On Wed, Sep 04, 2019 at 05:24:22PM -0400, Qian Cai wrote:
> if (domain->mode == PAGE_MODE_6_LEVEL)
> /* address space already 64 bit large */
> return false;
>
> This gives a clue that there must be a race between multiple concurrent
> threads in increase_address_space().

Thanks for tracking this down, there is a race indeed.

> + mutex_lock(&domain->api_lock);
> *dma_addr = __map_single(dev, dma_dom, page_to_phys(page),
> size, DMA_BIDIRECTIONAL, dma_mask);
> + mutex_unlock(&domain->api_lock);
>
> if (*dma_addr == DMA_MAPPING_ERROR)
> goto out_free;
> @@ -2696,7 +2698,9 @@ static void free_coherent(struct device *dev, size_t size,
>
> dma_dom = to_dma_ops_domain(domain);
>
> + mutex_lock(&domain->api_lock);
> __unmap_single(dma_dom, dma_addr, size, DMA_BIDIRECTIONAL);
> + mutex_unlock(&domain->api_lock);

But I think the right fix is to lock the operation in
increase_address_space() directly, and not the calls around it, like in
the diff below. It is untested, so can you please try it and report back
if it fixes your issue?

diff --git a/drivers/iommu/amd_iommu.c b/drivers/iommu/amd_iommu.c
index b607a92791d3..1ff705f16239 100644
--- a/drivers/iommu/amd_iommu.c
+++ b/drivers/iommu/amd_iommu.c
@@ -1424,18 +1424,21 @@ static void free_pagetable(struct protection_domain *domain)
* another level increases the size of the address space by 9 bits to a size up
* to 64 bits.
*/
-static bool increase_address_space(struct protection_domain *domain,
+static void increase_address_space(struct protection_domain *domain,
gfp_t gfp)
{
+ unsigned long flags;
u64 *pte;

- if (domain->mode == PAGE_MODE_6_LEVEL)
+ spin_lock_irqsave(&domain->lock, flags);
+
+ if (WARN_ON_ONCE(domain->mode == PAGE_MODE_6_LEVEL))
/* address space already 64 bit large */
- return false;
+ goto out;

pte = (void *)get_zeroed_page(gfp);
if (!pte)
- return false;
+ goto out;

*pte = PM_LEVEL_PDE(domain->mode,
iommu_virt_to_phys(domain->pt_root));
@@ -1443,7 +1446,10 @@ static bool increase_address_space(struct protection_domain *domain,
domain->mode += 1;
domain->updated = true;

- return true;
+out:
+ spin_unlock_irqrestore(&domain->lock, flags);
+
+ return;
}

static u64 *alloc_pte(struct protection_domain *domain,

2019-09-06 08:18:48

by Qian Cai

[permalink] [raw]
Subject: Re: [RFC PATCH] iommu/amd: fix a race in increase_address_space()
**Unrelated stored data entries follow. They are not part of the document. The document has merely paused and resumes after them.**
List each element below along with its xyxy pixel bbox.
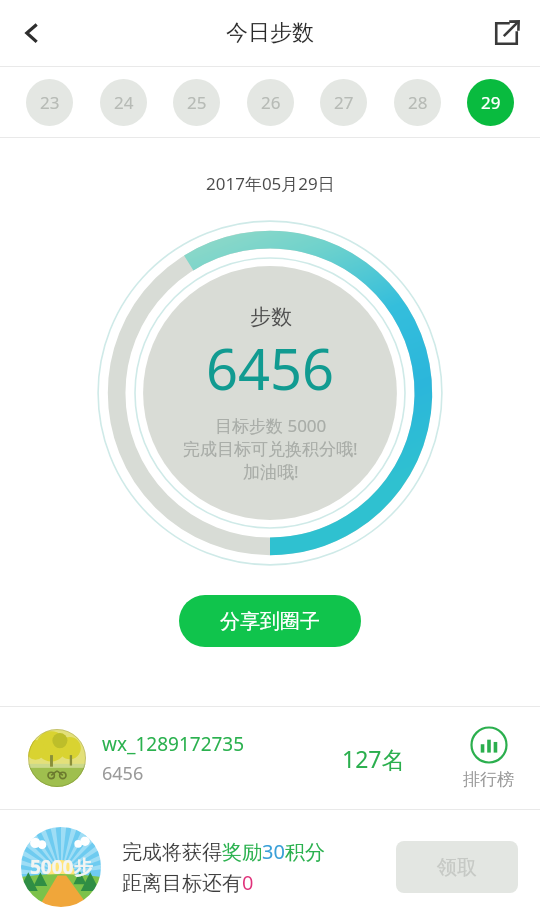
staticText: 29 <box>481 91 501 114</box>
button[interactable]: 领取 <box>396 841 518 893</box>
button[interactable]: 28 <box>394 79 441 126</box>
staticText: 23 <box>40 91 60 114</box>
button[interactable]: 分享到圈子 <box>179 595 361 647</box>
staticText: 完成目标可兑换积分哦! <box>183 437 358 460</box>
staticText: 目标步数 5000 <box>215 414 327 437</box>
button[interactable]: 29 <box>467 79 514 126</box>
staticText: 领取 <box>437 855 477 880</box>
staticText: 今日步数 <box>226 19 314 47</box>
staticText: 26 <box>261 91 281 114</box>
staticText: 25 <box>187 91 207 114</box>
button[interactable]: 27 <box>320 79 367 126</box>
staticText: wx_1289172735 <box>102 731 245 757</box>
staticText: 6456 <box>102 761 144 786</box>
staticText: 分享到圈子 <box>220 609 320 634</box>
button[interactable]: Share <box>480 7 532 59</box>
button[interactable]: 25 <box>173 79 220 126</box>
staticText: 排行榜 <box>463 769 514 790</box>
button[interactable]: wx_1289172735 <box>0 707 540 809</box>
staticText: 24 <box>114 91 134 114</box>
button[interactable]: 26 <box>247 79 294 126</box>
button[interactable]: 24 <box>100 79 147 126</box>
staticText: 27 <box>334 91 354 114</box>
staticText: 6456 <box>206 330 335 406</box>
staticText: 2017年05月29日 <box>206 172 335 195</box>
staticText: 127名 <box>342 743 405 774</box>
staticText: 加油哦! <box>243 460 299 483</box>
staticText: 步数 <box>250 304 292 330</box>
staticText: 28 <box>408 91 428 114</box>
staticText: 完成将获得奖励30积分 <box>122 838 325 865</box>
button[interactable]: 23 <box>26 79 73 126</box>
staticText: 距离目标还有0 <box>122 869 254 896</box>
staticText: 5000步 <box>30 854 93 880</box>
button[interactable]: Back <box>6 7 58 59</box>
button[interactable]: 排行榜 <box>459 726 518 790</box>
On Thu, 2019-09-05 at 13:43 +0200, Joerg Roedel wrote:
> Hi Qian,
>
> On Wed, Sep 04, 2019 at 05:24:22PM -0400, Qian Cai wrote:
> > if (domain->mode == PAGE_MODE_6_LEVEL)
> > /* address space already 64 bit large */
> > return false;
> >
> > This gives a clue that there must be a race between multiple concurrent
> > threads in increase_address_space().
>
> Thanks for tracking this down, there is a race indeed.
>
> > + mutex_lock(&domain->api_lock);
> > *dma_addr = __map_single(dev, dma_dom, page_to_phys(page),
> > size, DMA_BIDIRECTIONAL, dma_mask);
> > + mutex_unlock(&domain->api_lock);
> >
> > if (*dma_addr == DMA_MAPPING_ERROR)
> > goto out_free;
> > @@ -2696,7 +2698,9 @@ static void free_coherent(struct device *dev, size_t size,
> >
> > dma_dom = to_dma_ops_domain(domain);
> >
> > + mutex_lock(&domain->api_lock);
> > __unmap_single(dma_dom, dma_addr, size, DMA_BIDIRECTIONAL);
> > + mutex_unlock(&domain->api_lock);
>
> But I think the right fix is to lock the operation in
> increase_address_space() directly, and not the calls around it, like in
> the diff below. It is untested, so can you please try it and report back
> if it fixes your issue?

Yes, it works great so far.

>
> diff --git a/drivers/iommu/amd_iommu.c b/drivers/iommu/amd_iommu.c
> index b607a92791d3..1ff705f16239 100644
> --- a/drivers/iommu/amd_iommu.c
> +++ b/drivers/iommu/amd_iommu.c
> @@ -1424,18 +1424,21 @@ static void free_pagetable(struct protection_domain *domain)
> * another level increases the size of the address space by 9 bits to a size up
> * to 64 bits.
> */
> -static bool increase_address_space(struct protection_domain *domain,
> +static void increase_address_space(struct protection_domain *domain,
> gfp_t gfp)
> {
> + unsigned long flags;
> u64 *pte;
>
> - if (domain->mode == PAGE_MODE_6_LEVEL)
> + spin_lock_irqsave(&domain->lock, flags);
> +
> + if (WARN_ON_ONCE(domain->mode == PAGE_MODE_6_LEVEL))
> /* address space already 64 bit large */
> - return false;
> + goto out;
>
> pte = (void *)get_zeroed_page(gfp);
> if (!pte)
> - return false;
> + goto out;
>
> *pte = PM_LEVEL_PDE(domain->mode,
> iommu_virt_to_phys(domain->pt_root));
> @@ -1443,7 +1446,10 @@ static bool increase_address_space(struct protection_domain *domain,
> domain->mode += 1;
> domain->updated = true;
>
> - return true;
> +out:
> + spin_unlock_irqrestore(&domain->lock, flags);
> +
> + return;
> }
>
> static u64 *alloc_pte(struct protection_domain *domain,

2019-09-06 11:11:49

by Jörg Rödel

[permalink] [raw]
Subject: [PATCH] iommu/amd: Fix race in increase_address_space()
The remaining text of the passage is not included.